We conducted cell invasion assays using Transwell chambers with 8-μm pores (Corning Inc.). Transwell chambers were coated with 1% gelatin in RPMI-1640 overnight and then allowed to dry at room temperature. Cells transfected with the Mcl-1 and scrambled siRNAs were resuspended in 120 μl of 0.2% (w/v) BSA solution and seeded into the upper chambers. The lower chambers contained 400 μl of 0.2% (w/v) BSA solution supplemented with 10 μg/ml human plasma fibronectin (Calbiochem) as a chemoattractant. After incubation for 24 h, the cells that had migrated to the bottom surface of the Transwell were fixed with 70% ethanol and stained with Diff-Quik solution (Sysmex, Kobe, Japan). The cells in the upper chambers were removed using a cotton tip. Stained cells in the lower chambers were counted using light microscopy, from five randomly selected fields of view (0.5×0.5 mm2).

Cell migration assays

Cell migration was measured using Ibidi Culture-Inserts (Ibidi, Regensburg, Germany). The cells transfected with the Mcl-1 and scrambled siRNAs were seeded on the culture-inserts and incubated at 37°C in a humidified environment. After 24 h, the culture-inserts were gently removed using sterile tweezers to create a cell-free gap. Cell migration into the cell-free gap was followed for 24 h, and photographed using an inverted microscope. The distance between gaps was normalized to 1 cm after images were captured at three random sites.

Statistical analysis

The associations between experimental groups were analyzed using a Student’s t-test. A value of P<0.05 was considered to indicate a statistically significant result.

Results

Impact of Mcl-1 knockdown on EMT in the human GC cells

To study the biological role of Mcl-1 in GC progression, we used siRNAs to knock down endogenous Mcl-1 expression in AGS and SNU638 cells. Expression levels of Mcl-1 mRNA and protein in all tested cells were reduced following transfection with the Mcl-1 siRNAs (Fig. 1). To investigate the relationship between Mcl-1 and EMT in the human GC cells, cell adhesion assays were performed. The cell adhesion ability was measured after transfection of the siRNAs using three cell adhesion substrates including fibronectin and collagen I and IV. The cell adhesion to fibronectin and collagen I was significantly increased in the Mcl-1 siRNA-transfected AGS (P=0.023 and 0.034, respectively) and SNU638 cells (P=0.045 and 0.025, respectively) compared to that of the scrambled siRNA-transfected cells (Fig. 2). To investigate phenotypic changes induced by EMT, the expression levels of EMT-associated genes (MMP-2, MMP-9, Snail, E-cadherin, and vimentin) were also assessed. We observed lower expression levels of vimentin, MMP-2, MMP-9 and Snail in the Mcl-1 siRNA-transfected AGS and SNU638 cells, compared to these levels in the scrambled siRNA-transfected cells. The E-cadherin expression level was increased in the Mcl-1 siRNA-transfected AGS cells, but this level was not significantly different in the SNU638 cells (Fig. 3). We investigated the possible effect of Mcl-1 on the expression of cancer stemness markers such as CD44 and CD133. CD44 and CD133 expression levels were unaltered by knockdown of Mcl-1 (Fig. 3). Our results indicate that Mcl-1 expression is associated with the induction of molecular and cellular alterations consistent with EMT.

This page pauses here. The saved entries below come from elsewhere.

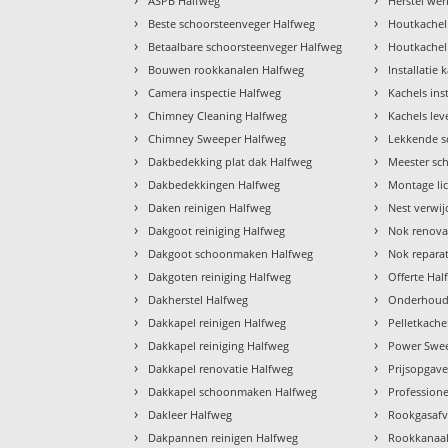
ASPB Halfweg
Herstel we
›
›
Beste schoorsteenveger Halfweg
Houtkachel
›
›
Betaalbare schoorsteenveger Halfweg
Houtkachel 
›
›
Bouwen rookkanalen Halfweg
Installatie
›
›
Camera inspectie Halfweg
Kachels ins
›
›
Chimney Cleaning Halfweg
Kachels le
›
›
Chimney Sweeper Halfweg
Lekkende s
›
›
Dakbedekking plat dak Halfweg
Meester sc
›
›
Dakbedekkingen Halfweg
Montage li
›
›
Daken reinigen Halfweg
Nest verwi
›
›
Dakgoot reiniging Halfweg
Nok renova
›
›
Dakgoot schoonmaken Halfweg
Nok repara
›
›
Dakgoten reiniging Halfweg
Offerte Hal
›
›
Dakherstel Halfweg
Onderhoud
›
›
Dakkapel reinigen Halfweg
Pelletkach
›
›
Dakkapel reiniging Halfweg
Power Swee
›
›
Dakkapel renovatie Halfweg
Prijsopgav
›
›
Dakkapel schoonmaken Halfweg
Profession
›
›
Dakleer Halfweg
Rookgasafv
›
›
Dakpannen reinigen Halfweg
Rookkanaal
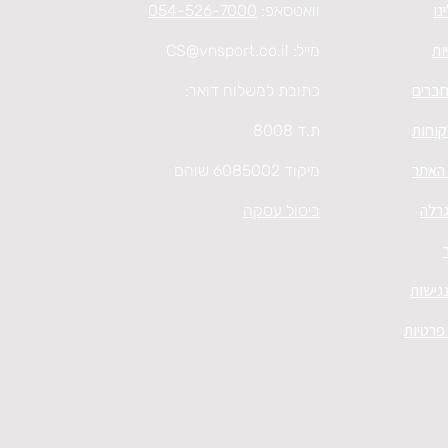
נו
וואטסאפ:
054-526-7000
ות
מייל:
CS@vnsport.co.il
חברים
כתובת למשלוח דואר:
קוחות
ת.ד 8008
 האתר
מיקוד 6085002 שוהם
גרלה
ביטול עסקה
גישות
 פרטיות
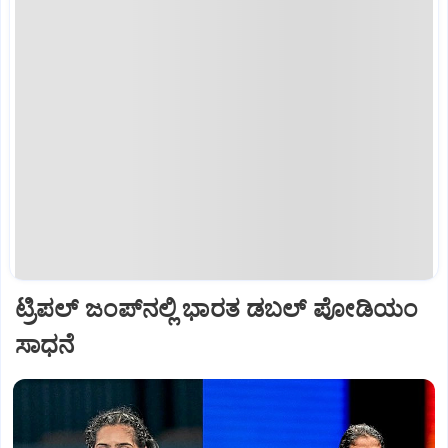
ಟ್ರಿಪಲ್ ಜಂಪ್‌ನಲ್ಲಿ ಭಾರತ ಡಬಲ್ ಪೋಡಿಯಂ
ಸಾಧನೆ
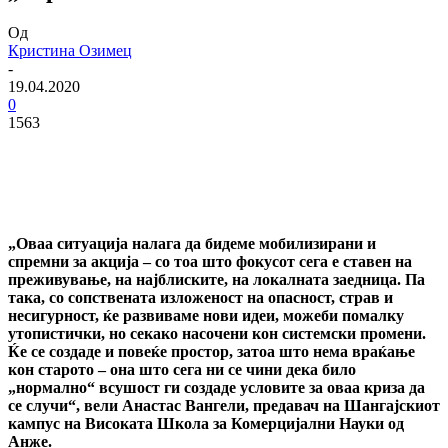
Од
Кристина Озимец
-
19.04.2020
0
1563
„Оваа ситуација налага да бидеме мобилизирани и
спремни за акција – со тоа што фокусот сега е ставен на
преживување, на најблиските, на локалната заедница. Па
така, со сопствената изложеност на опасност, страв и
несигурност, ќе развиваме нови идеи, можеби помалку
утопистички, но секако насочени кон системски промени.
Ќе се создаде и повеќе простор, затоа што нема враќање
кон старото – она што сега ни се чини дека било
„нормално“ всушост ги создаде условите за оваа криза да
се случи“, вели Анастас Вангели, предавач на Шангајскиот
кампус на Високата Школа за Комерцијални Науки од
Анже.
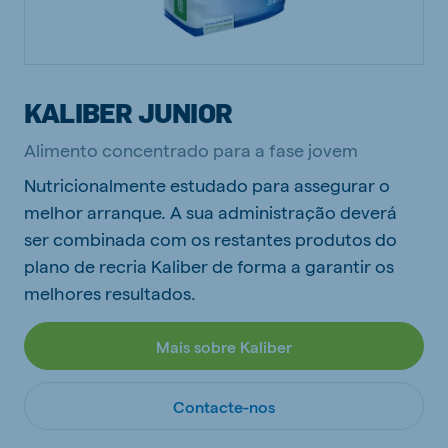
KALIBER JUNIOR
Alimento concentrado para a fase jovem
Nutricionalmente estudado para assegurar o
melhor arranque. A sua administração deverá
ser combinada com os restantes produtos do
plano de recria Kaliber de forma a garantir os
melhores resultados.
Mais sobre Kaliber
Contacte-nos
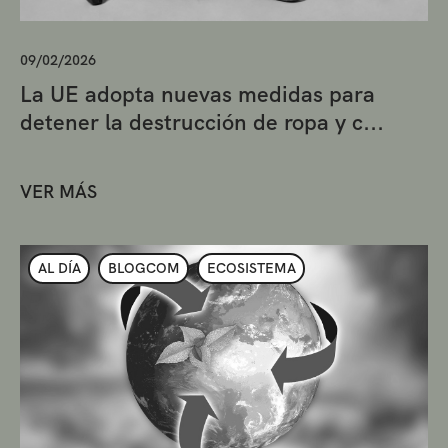
09/02/2026
La UE adopta nuevas medidas para
detener la destrucción de ropa y c...
VER MÁS
AL DÍA
BLOGCOM
ECOSISTEMA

Figure 1 Effects of Mcl-1 knockdown on human GC cells. Expression level of (A) Mcl-1 mRNA and (B) Mcl-1 protein were decreased following transfection of human GC cell lines (AGS and SNU638) with Mcl-1 siRNAs. SS, scrambled siRNA; MS, Mcl-1 siRNA; Mcl-1, myeloid cell leukemia-1; GC, gastric cancer.

Figure 2 Mcl-1 knockdown leads to increased cellular adhesion to fibronectin and collagen I in human GC cells. The cell adhesion ability was measured after transfection of the siRNAs using three cell adhesion substrates including fibronectin and collagen I and IV. The adherent cells were stained with crystal violet, dissolved with sodium dodecyl sulfate, and then quantified by reading the absorbance at 540 nm using a plate reader. The cell adhesion to fibronectin and collagen I was significantly increased in the Mcl-1 siRNA-transfected AGS (P=0.023 and 0.034, respectively) and SNU638 cells (P=0.045 and 0.025, respectively) compared to the ability of the scrambled siRNA-transfected cells. Each bar represents the mean ± SE of 3 experiments. *P<0.05 vs. scrambled siRNA-transfected cells. SS, scrambled siRNA; MS, Mcl-1 siRNA; FN, fibronectin; Col I, collagen I; Col IV, collagen IV; Mcl-1, myeloid cell leukemia-1; GC, gastric cancer.

Figure 3 Mcl-1 knockdown affects the expression of EMT-associated genes in human GC cells. Protein expression levels of vimentin, MMP-2, MMP-9 and Snail were decreased following Mcl-1 knockdown. The protein expression level of E-cadherin was increased when Mcl-1 expression was knocked down in the AGS cells, but was not significantly different in the SNU638 cells. Expression of the CD44 and CD133 proteins was unaltered by Mcl-1 knockdown of Mcl-1. Data are presented as the mean ± SE from three experiments. *P<0.05 vs. scrambled siRNA-transfected cells. SS, scrambled siRNA; MS, Mcl-1 siRNA; EMT, epithelial-mesenchymal transition; Mcl-1, myeloid cell leukemia-1; GC, gastric cancer.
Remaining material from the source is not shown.